You keep using that word

Partnership.

When we describe our ministry, we emphasize that we primarily work with local partners.  For us, local means Slovaks or Czechs.  It's not that we're xenophobic or anything.  It is just that we have found that the long-term interest of someone who was born here, who lives here, and who will be buried here has an impact on the way they do church.  The discussion about contextualization can wait for another post though. This is about how the word 'partnership' is used.

In a conversation with a missionary from another organization, I was interested in the way they too emphasized the importance of their local partners.  Yet, as they described their ministry relationship with everyone they called a partner, it was clear that in their definition, 'partner' meant a local who was employed - either paid a salary or reimbursed for expenses - to do ministry.  Because of the setting was a majority-Muslim country, it meant that all ministry was conducted by local partners on the payroll of the foreign missionary.  The relationship of employer/employee or benefactor/beneficiary is not quite the image of partnership we should strive for.

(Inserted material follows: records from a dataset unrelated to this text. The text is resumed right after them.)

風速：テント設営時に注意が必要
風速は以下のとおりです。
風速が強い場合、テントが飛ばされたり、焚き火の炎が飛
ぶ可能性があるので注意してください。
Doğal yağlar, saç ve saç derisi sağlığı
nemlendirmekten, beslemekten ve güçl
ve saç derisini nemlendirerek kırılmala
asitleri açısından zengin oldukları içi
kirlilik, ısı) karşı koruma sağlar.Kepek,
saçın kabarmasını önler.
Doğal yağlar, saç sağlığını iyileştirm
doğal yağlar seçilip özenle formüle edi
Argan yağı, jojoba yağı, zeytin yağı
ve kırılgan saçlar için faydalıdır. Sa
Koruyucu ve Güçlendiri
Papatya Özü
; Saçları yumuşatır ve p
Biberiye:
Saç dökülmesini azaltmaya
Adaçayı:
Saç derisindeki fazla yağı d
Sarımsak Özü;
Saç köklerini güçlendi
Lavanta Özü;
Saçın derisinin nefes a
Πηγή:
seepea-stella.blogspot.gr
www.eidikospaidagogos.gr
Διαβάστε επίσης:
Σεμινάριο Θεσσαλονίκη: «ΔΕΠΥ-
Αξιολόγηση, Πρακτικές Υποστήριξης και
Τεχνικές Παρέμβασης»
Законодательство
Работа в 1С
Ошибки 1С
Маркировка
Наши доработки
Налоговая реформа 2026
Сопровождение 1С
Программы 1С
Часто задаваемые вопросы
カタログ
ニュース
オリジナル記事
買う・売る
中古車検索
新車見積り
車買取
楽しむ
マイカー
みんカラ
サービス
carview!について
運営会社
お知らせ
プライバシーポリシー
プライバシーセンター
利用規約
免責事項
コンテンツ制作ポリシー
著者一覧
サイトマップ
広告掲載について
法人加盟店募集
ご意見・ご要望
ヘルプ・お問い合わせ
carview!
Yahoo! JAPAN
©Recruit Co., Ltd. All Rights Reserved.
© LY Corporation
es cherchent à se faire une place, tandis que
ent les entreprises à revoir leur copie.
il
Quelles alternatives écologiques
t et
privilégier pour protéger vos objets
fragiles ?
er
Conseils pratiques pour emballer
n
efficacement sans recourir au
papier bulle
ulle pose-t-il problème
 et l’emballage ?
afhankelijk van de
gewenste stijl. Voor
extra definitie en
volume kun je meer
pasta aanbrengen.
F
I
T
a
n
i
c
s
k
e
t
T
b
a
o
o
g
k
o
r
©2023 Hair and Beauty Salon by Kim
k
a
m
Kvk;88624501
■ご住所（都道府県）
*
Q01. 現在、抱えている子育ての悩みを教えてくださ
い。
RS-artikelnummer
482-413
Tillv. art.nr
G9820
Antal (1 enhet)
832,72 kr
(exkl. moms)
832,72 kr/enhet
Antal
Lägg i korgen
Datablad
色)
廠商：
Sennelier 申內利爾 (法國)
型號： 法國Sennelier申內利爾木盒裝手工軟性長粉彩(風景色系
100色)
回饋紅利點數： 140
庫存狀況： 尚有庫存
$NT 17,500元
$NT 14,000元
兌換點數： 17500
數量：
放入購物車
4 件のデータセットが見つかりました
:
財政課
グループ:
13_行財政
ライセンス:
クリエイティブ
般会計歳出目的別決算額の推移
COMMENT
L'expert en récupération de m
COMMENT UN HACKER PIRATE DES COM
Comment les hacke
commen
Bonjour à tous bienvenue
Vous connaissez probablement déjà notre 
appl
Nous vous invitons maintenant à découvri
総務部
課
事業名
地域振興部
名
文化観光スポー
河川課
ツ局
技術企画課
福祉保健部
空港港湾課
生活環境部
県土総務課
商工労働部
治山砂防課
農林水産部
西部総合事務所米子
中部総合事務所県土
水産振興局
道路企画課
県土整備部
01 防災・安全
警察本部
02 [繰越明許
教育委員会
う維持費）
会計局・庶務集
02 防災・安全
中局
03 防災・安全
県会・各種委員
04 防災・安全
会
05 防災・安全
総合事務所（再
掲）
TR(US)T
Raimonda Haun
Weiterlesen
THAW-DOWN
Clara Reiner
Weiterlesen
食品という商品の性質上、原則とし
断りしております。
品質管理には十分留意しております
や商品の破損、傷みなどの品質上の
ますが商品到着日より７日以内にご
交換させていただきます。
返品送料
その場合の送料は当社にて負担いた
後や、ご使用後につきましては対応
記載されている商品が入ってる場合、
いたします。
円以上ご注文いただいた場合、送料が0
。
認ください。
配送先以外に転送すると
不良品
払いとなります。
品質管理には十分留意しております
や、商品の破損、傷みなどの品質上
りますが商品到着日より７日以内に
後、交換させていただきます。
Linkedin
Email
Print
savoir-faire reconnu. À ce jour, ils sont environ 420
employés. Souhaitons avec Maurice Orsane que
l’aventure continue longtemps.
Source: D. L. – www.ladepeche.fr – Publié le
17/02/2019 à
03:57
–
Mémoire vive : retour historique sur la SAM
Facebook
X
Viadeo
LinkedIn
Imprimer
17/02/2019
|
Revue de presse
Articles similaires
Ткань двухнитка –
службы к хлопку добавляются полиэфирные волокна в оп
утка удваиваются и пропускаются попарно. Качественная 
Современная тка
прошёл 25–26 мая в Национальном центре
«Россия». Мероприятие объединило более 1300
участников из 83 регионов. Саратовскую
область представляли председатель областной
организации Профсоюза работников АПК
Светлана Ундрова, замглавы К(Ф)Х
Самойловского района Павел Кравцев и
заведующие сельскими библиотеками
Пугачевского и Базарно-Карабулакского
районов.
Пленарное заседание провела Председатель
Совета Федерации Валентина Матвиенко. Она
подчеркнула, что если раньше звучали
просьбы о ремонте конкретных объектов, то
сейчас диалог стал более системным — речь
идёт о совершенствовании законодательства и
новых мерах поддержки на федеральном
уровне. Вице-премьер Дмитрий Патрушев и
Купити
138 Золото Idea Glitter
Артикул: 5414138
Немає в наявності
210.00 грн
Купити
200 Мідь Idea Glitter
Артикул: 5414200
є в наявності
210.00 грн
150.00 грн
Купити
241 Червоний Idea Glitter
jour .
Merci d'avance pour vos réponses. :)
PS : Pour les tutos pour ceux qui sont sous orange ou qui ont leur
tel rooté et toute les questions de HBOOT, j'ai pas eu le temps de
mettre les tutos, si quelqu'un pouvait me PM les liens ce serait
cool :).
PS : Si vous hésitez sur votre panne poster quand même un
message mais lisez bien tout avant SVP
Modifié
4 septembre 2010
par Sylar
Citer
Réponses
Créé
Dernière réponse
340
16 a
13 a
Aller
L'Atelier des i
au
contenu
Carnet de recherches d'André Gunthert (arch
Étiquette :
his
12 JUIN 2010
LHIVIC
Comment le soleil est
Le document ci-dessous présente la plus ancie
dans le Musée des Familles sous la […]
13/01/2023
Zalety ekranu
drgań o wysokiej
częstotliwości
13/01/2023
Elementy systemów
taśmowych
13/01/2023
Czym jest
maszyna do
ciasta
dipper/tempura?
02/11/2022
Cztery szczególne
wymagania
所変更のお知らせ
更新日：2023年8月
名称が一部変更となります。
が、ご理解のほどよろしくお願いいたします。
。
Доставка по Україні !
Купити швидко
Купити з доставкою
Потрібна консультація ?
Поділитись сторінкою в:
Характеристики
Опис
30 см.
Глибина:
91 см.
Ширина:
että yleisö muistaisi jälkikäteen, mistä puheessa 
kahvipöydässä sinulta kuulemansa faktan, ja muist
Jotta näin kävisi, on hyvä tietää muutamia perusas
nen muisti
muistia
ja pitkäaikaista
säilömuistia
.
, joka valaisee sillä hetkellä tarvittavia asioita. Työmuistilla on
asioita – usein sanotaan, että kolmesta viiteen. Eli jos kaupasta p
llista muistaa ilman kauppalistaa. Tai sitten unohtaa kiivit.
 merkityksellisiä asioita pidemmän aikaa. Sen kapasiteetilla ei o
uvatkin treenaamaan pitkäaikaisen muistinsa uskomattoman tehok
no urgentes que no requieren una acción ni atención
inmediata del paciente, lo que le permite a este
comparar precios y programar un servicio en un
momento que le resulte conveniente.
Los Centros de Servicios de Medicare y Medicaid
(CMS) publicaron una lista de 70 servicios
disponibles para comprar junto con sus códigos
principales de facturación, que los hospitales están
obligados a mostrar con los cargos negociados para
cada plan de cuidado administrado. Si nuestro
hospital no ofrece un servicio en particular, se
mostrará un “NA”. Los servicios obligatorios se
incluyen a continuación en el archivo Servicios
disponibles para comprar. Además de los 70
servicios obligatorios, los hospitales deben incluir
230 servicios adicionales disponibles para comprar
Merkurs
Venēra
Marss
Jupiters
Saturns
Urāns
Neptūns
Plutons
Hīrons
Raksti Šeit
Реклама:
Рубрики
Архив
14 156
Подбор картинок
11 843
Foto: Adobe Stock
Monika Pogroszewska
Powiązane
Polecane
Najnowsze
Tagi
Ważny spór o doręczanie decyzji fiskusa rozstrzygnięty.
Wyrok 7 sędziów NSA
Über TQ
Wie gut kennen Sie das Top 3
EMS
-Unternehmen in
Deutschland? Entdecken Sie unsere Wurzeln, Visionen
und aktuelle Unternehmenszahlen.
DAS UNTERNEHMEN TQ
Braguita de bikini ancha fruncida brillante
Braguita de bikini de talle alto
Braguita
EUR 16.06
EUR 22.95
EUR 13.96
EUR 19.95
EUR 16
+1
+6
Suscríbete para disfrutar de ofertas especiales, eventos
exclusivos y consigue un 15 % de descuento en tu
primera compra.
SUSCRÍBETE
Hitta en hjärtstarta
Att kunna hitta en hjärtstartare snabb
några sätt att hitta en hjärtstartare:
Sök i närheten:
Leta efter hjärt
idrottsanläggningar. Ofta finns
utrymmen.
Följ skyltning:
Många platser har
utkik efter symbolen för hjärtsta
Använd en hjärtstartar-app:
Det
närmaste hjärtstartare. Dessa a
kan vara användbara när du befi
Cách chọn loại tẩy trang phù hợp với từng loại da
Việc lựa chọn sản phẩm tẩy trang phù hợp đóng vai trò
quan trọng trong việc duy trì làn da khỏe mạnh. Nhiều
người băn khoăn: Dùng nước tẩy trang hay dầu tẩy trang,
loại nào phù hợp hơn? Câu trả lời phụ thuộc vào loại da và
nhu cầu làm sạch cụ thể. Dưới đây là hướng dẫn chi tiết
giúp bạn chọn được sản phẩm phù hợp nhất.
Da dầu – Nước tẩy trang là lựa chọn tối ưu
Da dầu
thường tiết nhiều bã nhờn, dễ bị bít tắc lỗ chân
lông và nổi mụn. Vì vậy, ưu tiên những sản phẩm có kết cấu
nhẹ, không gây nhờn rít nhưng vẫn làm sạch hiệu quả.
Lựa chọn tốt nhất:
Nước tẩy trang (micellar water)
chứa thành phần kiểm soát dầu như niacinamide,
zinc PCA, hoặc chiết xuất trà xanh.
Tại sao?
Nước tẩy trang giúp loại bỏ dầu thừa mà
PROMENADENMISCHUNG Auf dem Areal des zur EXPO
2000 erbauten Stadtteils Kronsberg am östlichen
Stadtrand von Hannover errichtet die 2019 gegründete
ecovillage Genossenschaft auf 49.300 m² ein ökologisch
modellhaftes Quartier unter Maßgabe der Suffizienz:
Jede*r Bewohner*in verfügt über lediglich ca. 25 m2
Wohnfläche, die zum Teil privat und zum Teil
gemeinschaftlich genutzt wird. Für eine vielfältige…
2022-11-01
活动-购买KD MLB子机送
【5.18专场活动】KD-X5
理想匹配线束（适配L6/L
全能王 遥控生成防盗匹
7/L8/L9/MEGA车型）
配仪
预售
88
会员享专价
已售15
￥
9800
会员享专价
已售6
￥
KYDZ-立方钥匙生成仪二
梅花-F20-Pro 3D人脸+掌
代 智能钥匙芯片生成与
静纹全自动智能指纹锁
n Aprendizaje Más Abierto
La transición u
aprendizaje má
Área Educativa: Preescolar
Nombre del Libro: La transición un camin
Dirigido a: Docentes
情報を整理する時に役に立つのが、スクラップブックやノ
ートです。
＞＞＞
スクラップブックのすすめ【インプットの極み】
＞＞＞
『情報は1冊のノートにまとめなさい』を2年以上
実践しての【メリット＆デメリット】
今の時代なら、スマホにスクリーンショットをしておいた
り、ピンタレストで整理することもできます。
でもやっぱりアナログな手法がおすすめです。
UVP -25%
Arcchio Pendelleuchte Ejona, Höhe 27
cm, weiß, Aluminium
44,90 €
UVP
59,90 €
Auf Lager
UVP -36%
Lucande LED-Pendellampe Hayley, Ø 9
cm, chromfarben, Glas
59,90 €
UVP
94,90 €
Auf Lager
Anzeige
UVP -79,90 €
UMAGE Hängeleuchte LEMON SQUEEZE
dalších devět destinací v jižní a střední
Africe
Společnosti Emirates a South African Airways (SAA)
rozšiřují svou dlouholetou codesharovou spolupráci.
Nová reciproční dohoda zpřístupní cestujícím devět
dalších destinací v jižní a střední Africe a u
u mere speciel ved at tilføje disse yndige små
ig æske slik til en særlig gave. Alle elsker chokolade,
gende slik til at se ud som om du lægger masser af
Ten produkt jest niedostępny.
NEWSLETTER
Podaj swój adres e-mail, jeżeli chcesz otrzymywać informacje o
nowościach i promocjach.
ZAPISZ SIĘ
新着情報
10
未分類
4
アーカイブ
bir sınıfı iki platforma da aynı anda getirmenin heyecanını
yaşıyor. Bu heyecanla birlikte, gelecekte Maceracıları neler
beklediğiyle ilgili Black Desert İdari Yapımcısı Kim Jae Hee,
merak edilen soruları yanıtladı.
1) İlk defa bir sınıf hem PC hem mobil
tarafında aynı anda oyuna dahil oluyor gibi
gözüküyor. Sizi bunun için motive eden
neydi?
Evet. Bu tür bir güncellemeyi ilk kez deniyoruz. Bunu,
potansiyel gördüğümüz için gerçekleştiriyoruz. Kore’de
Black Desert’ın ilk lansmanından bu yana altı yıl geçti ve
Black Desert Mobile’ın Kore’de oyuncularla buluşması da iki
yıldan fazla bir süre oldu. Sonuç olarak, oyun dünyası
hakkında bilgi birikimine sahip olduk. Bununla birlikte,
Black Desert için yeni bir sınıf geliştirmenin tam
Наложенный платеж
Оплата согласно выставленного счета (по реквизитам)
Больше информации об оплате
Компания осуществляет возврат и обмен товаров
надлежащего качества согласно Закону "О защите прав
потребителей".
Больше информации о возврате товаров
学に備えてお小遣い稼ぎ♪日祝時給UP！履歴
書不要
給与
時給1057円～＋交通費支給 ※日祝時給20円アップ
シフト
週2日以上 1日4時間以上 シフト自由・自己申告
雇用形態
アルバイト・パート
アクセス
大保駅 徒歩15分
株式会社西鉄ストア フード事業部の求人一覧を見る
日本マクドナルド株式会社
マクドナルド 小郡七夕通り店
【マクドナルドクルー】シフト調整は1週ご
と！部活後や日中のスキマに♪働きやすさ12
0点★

I was interested in learning that when describing partnership in our context, the word we use regularly is, roughly translated, 'working together.'  A voluntary association of people or organizations sharing resources to accomplish a common goal.  There is another word, which is not used nearly as much any more, which also means 'partnership' but the burden of labor was clearly on just one side while the decision-making, goal-setting privileges were reserved for the other.  Both words could be translated into English as 'partnership', though one makes a mockery of the meaning of the relationship.

Then just yesterday we were enjoying coffee with one of our local partners and he was sharing his experience with an global organization he is affiliated with.  Each time he said, 'but we are partners' to describe the new stance of the organization's global affiliates, it was apparent that the balance between privilege and participation was heavily influenced by power - particularly financial resources.  The golden rule is anathema to partnership; The Golden Rule is imperative.  That is: he who has the gold makes the rules versus do to others as you would have them do to you.

Because of this, when I hear someone inviting us into 'partnership' with them in ministry or hear of the need for 'partnership', I am curious about what the relationship will look like.  Too often that word you keep using - partnership . . . maybe it doesn't mean what you think it means.